あらゆる政府機関は、世界中の軍隊が情報部を設けているように、調査と情報のための組織を設けようとしています。
それが効果的に機能するための条件にはどんなものがあるでしょうか?
何よりもまず、情報部職員は所属する省に関係する議会諸委員会とその省の長である長官の双方から独立した存在でなければなりません。
次に情報部職員は決定にも行動にも関わり合ってはなりません。
ここでいう独立とは、主として資金、任期、事実にアクセスする権利の3点についての独立です。
情報部の資金調達のあり方は情報部のスタッフを、陰険な破壊工作から守らなければならないと同時に、情報部の発展を準備するものでなければなりません。
こうした予算は恒常的に組まれなければなりません。
任期は終身として、退職後の十分な年金を用意し、より高等な研究と訓練にあてる数年の研修期間を設け、解任する場合は同僚専門家による審議を経なければなりません。
またこの活動を盛んなものにしようとするなら、それに携わる人たちは威厳と安定性、精神の自由をもっていなければなりません。

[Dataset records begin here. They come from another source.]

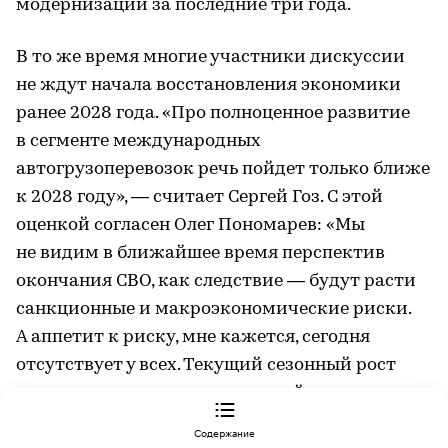
модернизации за последние три года.
В то же время многие участники дискуссии
не ждут начала восстановления экономики
ранее 2028 года. «Про полноценное развитие
в сегменте международных
автогрузоперевозок речь пойдет только ближе
к 2028 году», — считает Сергей Гоз. С этой
оценкой согласен Олег Пономарев: «Мы
не видим в ближайшее время перспектив
окончания СВО, как следствие — будут расти
санкционные и макроэкономические риски.
А аппетит к риску, мне кажется, сегодня
отсутствует у всех. Текущий сезонный рост
нельзя принимать за системный рост», —
ТЕНДЕНЦИИ
заключил он.
Поездка со смыслом: как выиграть конкуренцию за туриста
Содержание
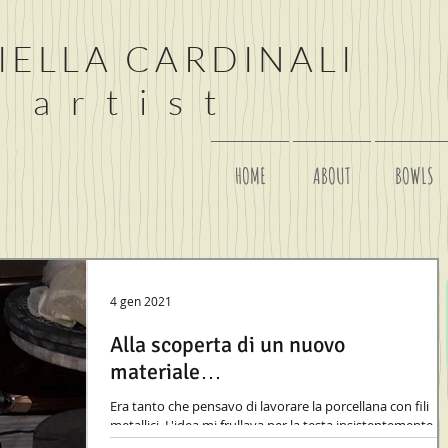
IELLA CARDINALI
 a r t i s t
HOME
ABOUT
BOWLS
4 gen 2021
Alla scoperta di un nuovo
materiale…
Era tanto che pensavo di lavorare la porcellana con fili
metallici. L'idea mi frullava per la testa insistentemente,
così ho iniziato con...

情報の素材にアクセスする権利については、あらゆる書類を検査し、いかなる官公吏、いかなる外部者にも質問できる権利を与えられるべきです。
情報部はその所属する省に対して会計方法を提案する権利をもたなければなりません。
それぞれの情報部はその省と議会を結ぶ鎖目となります。
また各省の情報部同士の間には競争も必要ですが、調整も必要です。情報資料の交換からさまざまな可能性が生じます。
この原理は州政府、市、地方の郡にも同じようにあてはまります、比較、交流といった活動は、州、市、郡の情報部が連合して行うことができます。
政府の各省、工場、事務所、大学間に交流があると仮定すれば、たとえば人材、資料、批評などの交換があれば、内部腐敗の危険性はそれほど大きくないでしょう。
生活の単純化、職務の効率化にもつながります。
現代の環境に関わる世論の分析や民主主義理論の分析が原則的に健全であるならばこのような情報活動が改善への突破口になるでしょう。
情報は良心からではなく、その良心が関わっている環境からもたらせるはずです。
情報の原理に基づいて行動するとき、人は外へ出て行って事実を見つけ自分の知恵をつけます。
情報の原理を無視するとき、人は自分の内にこもり、内側にあるものしか目につきません。
そうした人間は自分の知恵を増やさずに自分の偏見を育むのです。
8回にわたりリップマン「世論」について解説してきましたが、これで終わりです!
リップマンの思想を紹介してきましたが、「世論」を形成するためにリップマンが必要と考えていたような国家から独立した中立で正確でアクセスが容易な情報機関は残念ながら今にいたるまで作られていません。
それどころか現在ではSNSなどで情報が氾濫し、さらにAIによるフェイクニュースまで登場して真実を見極めることがますます困難になっています。
偽情報を元に成り立つ民主主義は危ういものです。
誰かが情報を操作して社会をコントロールしようとするかもしれません。
私たちは与えられた情報を鵜呑みにせず、情報を、そして何よりも自分を疑ってみることが大切だと思います。